This film’s plot is a daisy-chain of comic vignettes, crafted to smuggle in the characters’ back stories and examine the emotional baggage that hampers these relations. Danny and owl-spectacled sister, Jean (Elizabeth Marvel), are the family losers, while their half-brother Matt (Ben Stiller), a personal-wealth advisor, is pride of the Meyerowitz clan. Matt still has daddy issues, however, as Howard uses their time together to gripe and grumble, rather than to dispense much-longed-for affirmation.

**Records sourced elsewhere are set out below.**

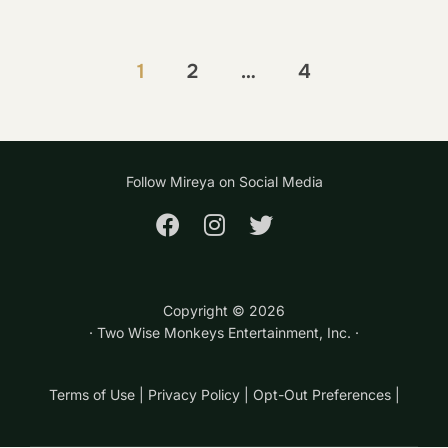
Posts
1
2
…
4
pagination
Follow Mireya on Social Media
Copyright ©
2026
· Two Wise Monkeys Entertainment, Inc. ·
Terms of Use
|
Privacy Policy
|
Opt-Out Preferences
|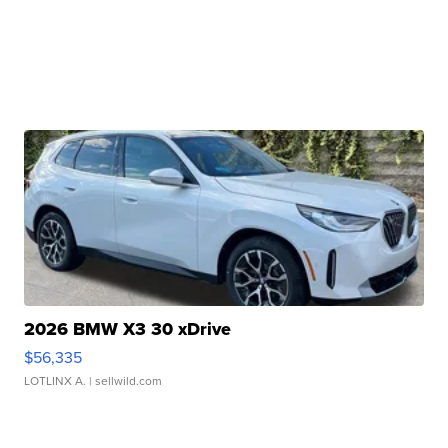
2026 BMW X3 30 xDrive
$56,335
LOTLINX A.
| sellwild.com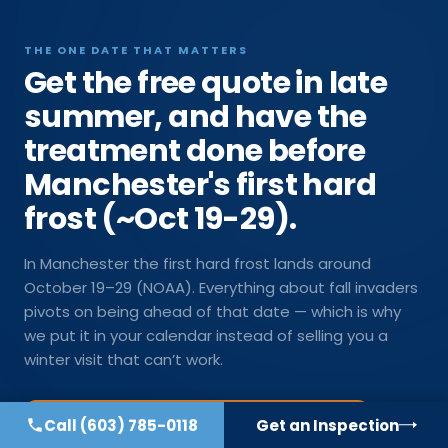
THE ONE DATE THAT MATTERS
Get the free quote in late
summer, and have the
treatment done before
Manchester's first hard
frost (~Oct 19-29).
In Manchester the first hard frost lands around
October 19–29 (NOAA). Everything about fall invaders
pivots on being ahead of that date — which is why
we put it in your calendar instead of selling you a
winter visit that can’t work.
Call
(603) 785-0118
Get an Inspection
Get on the late-summer schedule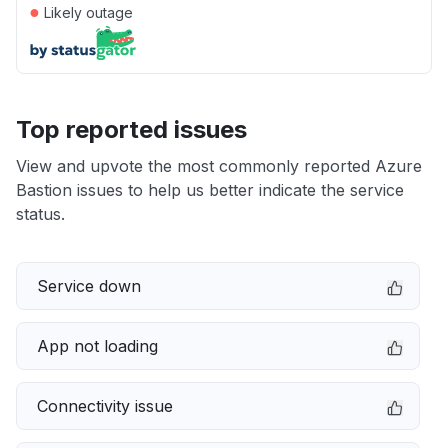
●
Likely outage
Top reported issues
View and upvote the most commonly reported Azure
Bastion issues to help us better indicate the service
status.
Service down
App not loading
Connectivity issue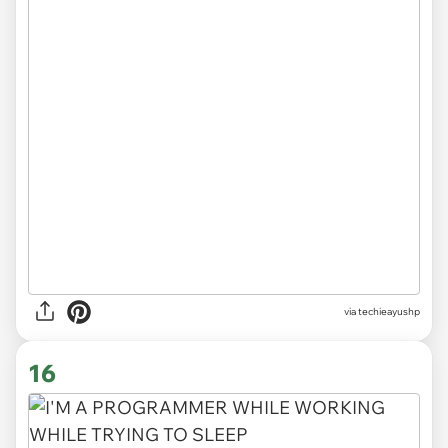
via techieayushp
16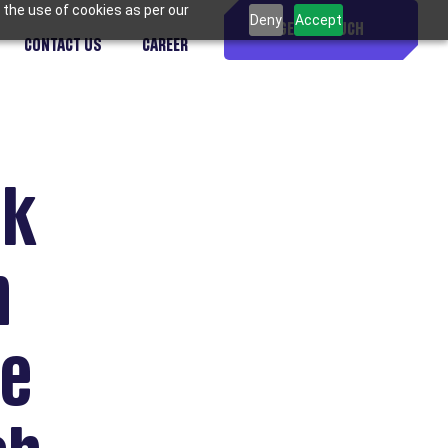
 the use of cookies as per our
Deny
Accept
GET IN TOUCH
CONTACT US
CAREER
ck
h
ve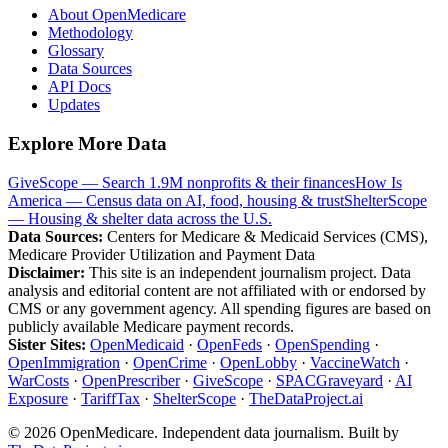
About OpenMedicare
Methodology
Glossary
Data Sources
API Docs
Updates
Explore More Data
GiveScope — Search 1.9M nonprofits & their finances
How Is
America — Census data on AI, food, housing & trust
ShelterScope
— Housing & shelter data across the U.S.
Data Sources:
Centers for Medicare & Medicaid Services (CMS),
Medicare Provider Utilization and Payment Data
Disclaimer:
This site is an independent journalism project. Data
analysis and editorial content are not affiliated with or endorsed by
CMS or any government agency. All spending figures are based on
publicly available Medicare payment records.
Sister Sites:
OpenMedicaid
·
OpenFeds
·
OpenSpending
·
OpenImmigration
·
OpenCrime
·
OpenLobby
·
VaccineWatch
·
WarCosts
·
OpenPrescriber
·
GiveScope
·
SPACGraveyard
·
AI
Exposure
·
TariffTax
·
ShelterScope
·
TheDataProject.ai
©
2026
OpenMedicare. Independent data journalism. Built by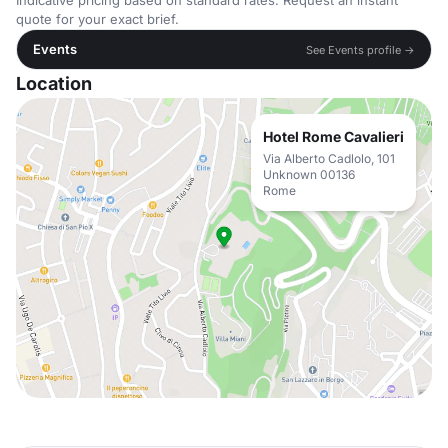
Indicative pricing based on standard rates. Request an instant
quote for your exact brief.
Events
See Events profile →
Location
Hotel Rome Cavalieri
Via Alberto Cadlolo, 101
Unknown 00136
Rome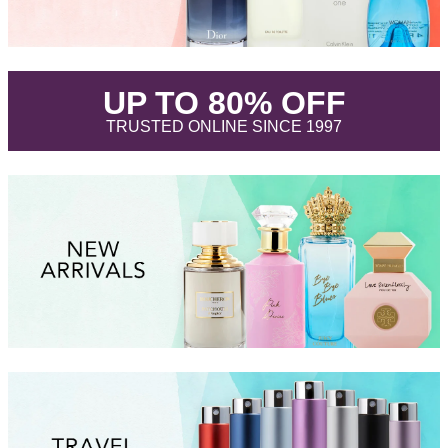
.
UP TO 80% OFF
.
TRUSTED ONLINE SINCE 1997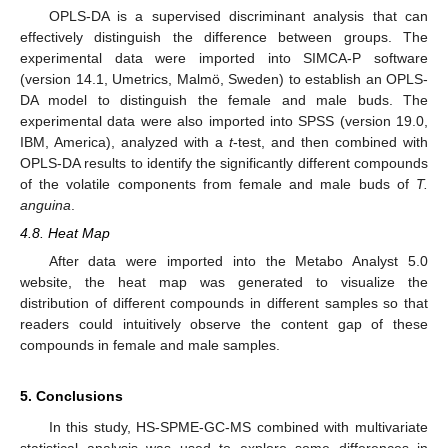
OPLS-DA is a supervised discriminant analysis that can
effectively distinguish the difference between groups. The
experimental data were imported into SIMCA-P software
(version 14.1, Umetrics, Malmö, Sweden) to establish an OPLS-
DA model to distinguish the female and male buds. The
experimental data were also imported into SPSS (version 19.0,
IBM, America), analyzed with a
t
-test, and then combined with
OPLS-DA results to identify the significantly different compounds
of the volatile components from female and male buds of
T.
anguina
.
4.8. Heat Map
After data were imported into the Metabo Analyst 5.0
website, the heat map was generated to visualize the
distribution of different compounds in different samples so that
readers could intuitively observe the content gap of these
compounds in female and male samples.
5. Conclusions
In this study, HS-SPME-GC-MS combined with multivariate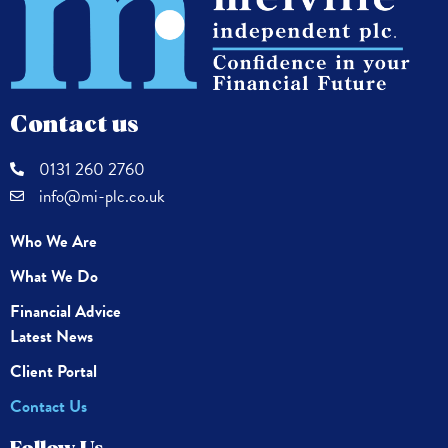
Contact us
0131 260 2760
info@mi-plc.co.uk
Who We Are
What We Do
Financial Advice
Latest News
Client Portal
Contact Us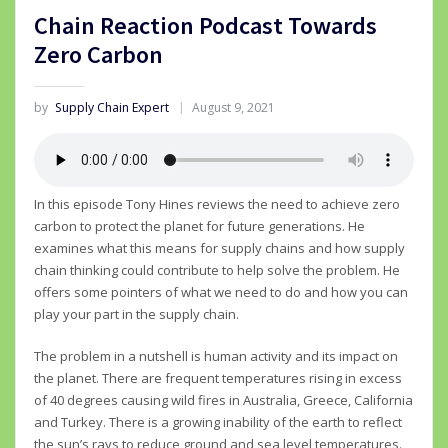
Chain Reaction Podcast Towards
Zero Carbon
by
Supply Chain Expert
August 9, 2021
In this episode Tony Hines reviews the need to achieve zero
carbon to protect the planet for future generations. He
examines what this means for supply chains and how supply
chain thinking could contribute to help solve the problem. He
offers some pointers of what we need to do and how you can
play your part in the supply chain.
The problem in a nutshell is human activity and its impact on
the planet. There are frequent temperatures rising in excess
of 40 degrees causing wild fires in Australia, Greece, California
and Turkey. There is a growing inability of the earth to reflect
the sun’s rays to reduce ground and sea level temperatures.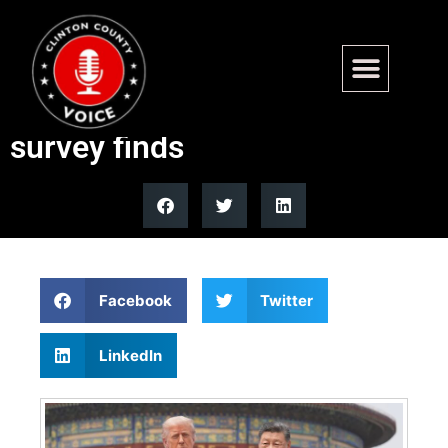
Young Americans far less
likely to see China as threat,
survey finds
Facebook
Twitter
LinkedIn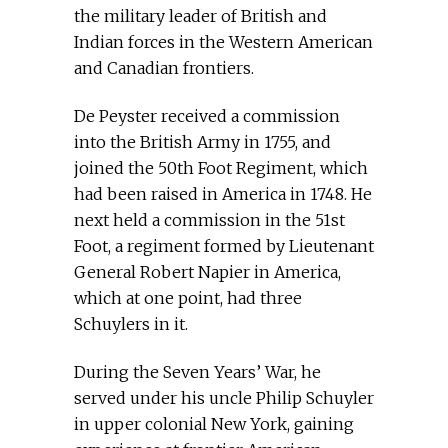
the military leader of British and
Indian forces in the Western American
and Canadian frontiers.
De Peyster received a commission
into the British Army in 1755, and
joined the 50th Foot Regiment, which
had been raised in America in 1748. He
next held a commission in the 51st
Foot, a regiment formed by Lieutenant
General Robert Napier in America,
which at one point, had three
Schuylers in it.
During the Seven Years’ War, he
served under his uncle Philip Schuyler
in upper colonial New York, gaining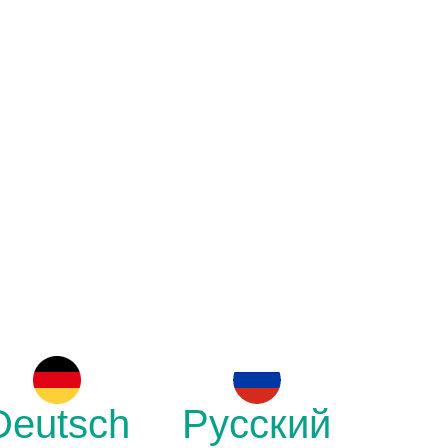
Deutsch
Русский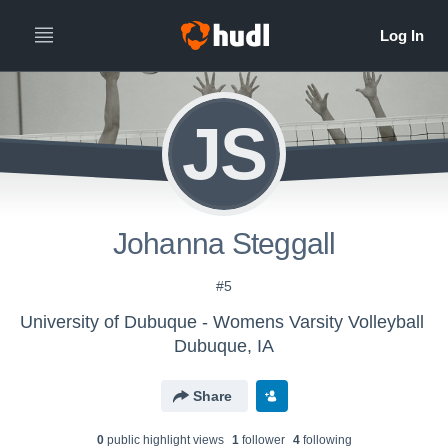
JS
Johanna Steggall
#5
University of Dubuque - Womens Varsity Volleyball
Dubuque, IA
Share
0
public highlight view
s
1
follower
4
following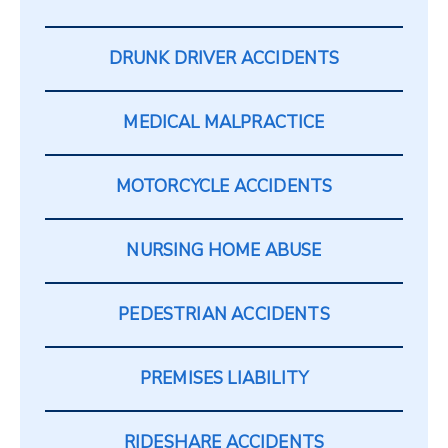
DRUNK DRIVER ACCIDENTS
MEDICAL MALPRACTICE
MOTORCYCLE ACCIDENTS
NURSING HOME ABUSE
PEDESTRIAN ACCIDENTS
PREMISES LIABILITY
RIDESHARE ACCIDENTS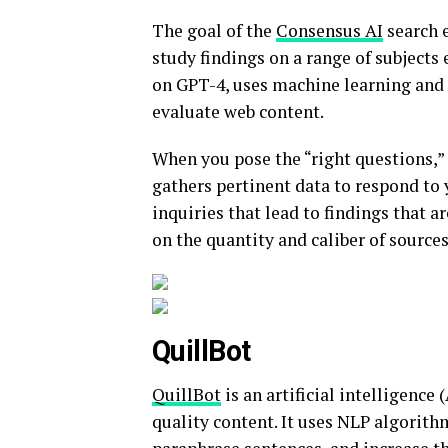
The goal of the
Consensus AI
search 
study findings on a range of subjects 
on GPT-4, uses machine learning and 
evaluate web content.
When you pose the “right questions,”
gathers pertinent data to respond to 
inquiries that lead to findings that 
on the quantity and caliber of source
QuillBot
QuillBot
is an artificial intelligence
quality content. It uses NLP algorit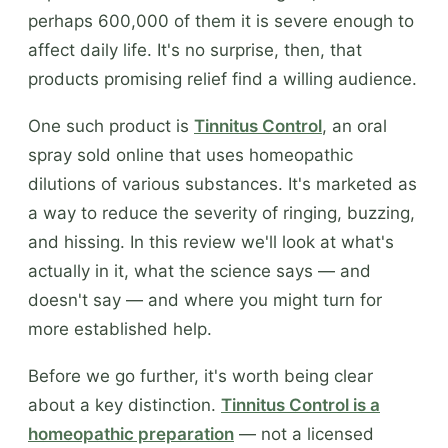
perhaps 600,000 of them it is severe enough to
affect daily life. It's no surprise, then, that
products promising relief find a willing audience.
One such product is
Tinnitus Control
, an oral
spray sold online that uses homeopathic
dilutions of various substances. It's marketed as
a way to reduce the severity of ringing, buzzing,
and hissing. In this review we'll look at what's
actually in it, what the science says — and
doesn't say — and where you might turn for
more established help.
Before we go further, it's worth being clear
about a key distinction.
Tinnitus Control is a
homeopathic preparation
— not a licensed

Howard’s issues, which his offspring are forced to inherit, stem from an early-career burst of recognition for his art, followed by decades of growing obscurity. Taunting him is the success of a man who was once an equal. Indeed, one fabulous set piece takes place at the private launch of this rival artist’s new collection at MOMA. A celebrity, cameoing as herself, politely acknowledges Howard’s existence, and he proceeds to repeat this comically minimal tidbit as an anecdote, wearing it as a badge of honour throughout the film.
Dustin Hoffman is the Atlas, whose acting muscles balance the film’s charming tone. Howard Meyerowitz is a crotchety problem-creator, but baked into Hoffman’s physical identity – his small size, his lopsided grin, and (in this film) his mighty beard – there is soul to his brittle brand of humanity. Ben Stiller is on top form, delivering a more earnest and contained performance than the tightly-wound neurotics he has played in previous Baumbach collaborations (Greenberg and While We’re Young).
Although this is a male-weighted movie, there are no dud characters, and a democracy of humour is the currency. The relentless pace of the dialogue is at times exhausting, and the tone never really varies, yet this is forgiven when, hours after viewing, you find yourself grinning into the ether, remembering standout hoots from a cornucopia of Meyerowitz tales.